Monday, November 12, 2007

An Unexpected Encounter

I was on my way back from getting a haircut in the strip mall near the campus South Gate when I glimpsed something I hadn't previously seen in my five weeks here — a fellow laowei. I'd noticed a few westerners at the mall and the supermarket in Zhuhai city, and they were more common in Shenzhen and Macau (and of course Hong Kong is swarming with them); but this was the first one I'd seen in the environs of the campus.

We both did slight double-takes and then struck up a conversation. Turns out he's lived with his wife, who's from Zhuhai, in the apartments next to the strip mall (I photographed a chicken coop there in my early wanderings around the area and posted it on the blog) for three years. He seems like an interesting fellow: He's an international "venture consultant" who was in the Marines in the early 1970s, is trained as a cultural anthropologist, and says that for several decades he hasn't lived in any country for more than two years until he came to China.

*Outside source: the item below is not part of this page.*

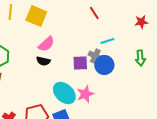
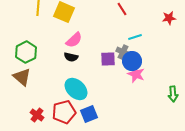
green arrow: (140, 58) -> (173, 94), moved
cyan ellipse: (64, 93) -> (76, 89), moved
pink star: (85, 94) -> (136, 74), moved, turned -30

Even though we chatted for nearly an hour, I didn't really get to find out that much about him (and he didn't express all that much interest in me) because he was busy pontificating about a vast range of subjects, from doing business with the Chinese to the works of anthropologist Gregory Bateson. I joked that after lecturing to my students for over a month, it was refreshing to be on the receiving end. He might be full of hot air, but he did have a lot of facts at his disposal and I did learn quite a bit from him, from the macro (China's policies on alternative energy) to the micro (the grocery and restaurants outside the South Gate only opened a few weeks before I arrived here).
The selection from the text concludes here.